WHAT IS REQUIRED ▸
Please say how many lines below include the word "bookings", with nothing beyond the number.

MATERIAL SHOWN ▸

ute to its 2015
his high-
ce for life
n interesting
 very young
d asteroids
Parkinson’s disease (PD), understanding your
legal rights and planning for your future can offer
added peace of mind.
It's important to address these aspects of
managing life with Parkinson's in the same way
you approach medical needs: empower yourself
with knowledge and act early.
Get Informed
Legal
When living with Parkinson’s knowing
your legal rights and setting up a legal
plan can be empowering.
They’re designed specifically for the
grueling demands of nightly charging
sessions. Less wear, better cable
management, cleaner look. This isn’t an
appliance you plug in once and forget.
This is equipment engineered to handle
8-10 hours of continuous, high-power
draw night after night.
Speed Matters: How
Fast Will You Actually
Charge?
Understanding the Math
* * *
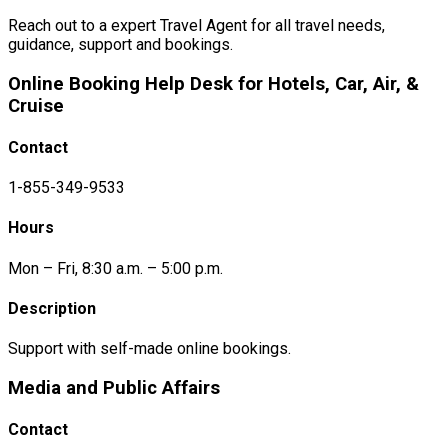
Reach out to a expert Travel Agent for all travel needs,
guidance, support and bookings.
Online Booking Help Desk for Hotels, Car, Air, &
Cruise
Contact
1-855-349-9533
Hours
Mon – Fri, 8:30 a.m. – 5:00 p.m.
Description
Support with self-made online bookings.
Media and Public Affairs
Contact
==
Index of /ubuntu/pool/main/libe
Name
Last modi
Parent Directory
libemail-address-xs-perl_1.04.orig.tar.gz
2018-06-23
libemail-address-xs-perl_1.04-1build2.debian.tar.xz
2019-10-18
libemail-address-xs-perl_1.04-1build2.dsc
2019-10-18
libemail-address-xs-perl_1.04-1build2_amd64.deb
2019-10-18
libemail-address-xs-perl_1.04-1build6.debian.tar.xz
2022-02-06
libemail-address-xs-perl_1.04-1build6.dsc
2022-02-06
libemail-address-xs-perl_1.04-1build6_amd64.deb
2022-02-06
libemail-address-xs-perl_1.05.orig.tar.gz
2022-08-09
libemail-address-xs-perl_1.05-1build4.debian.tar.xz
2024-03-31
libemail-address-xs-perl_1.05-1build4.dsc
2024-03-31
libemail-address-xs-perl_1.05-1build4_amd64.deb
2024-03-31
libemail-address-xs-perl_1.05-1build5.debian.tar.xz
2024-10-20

WRITTEN ANSWER ▸
2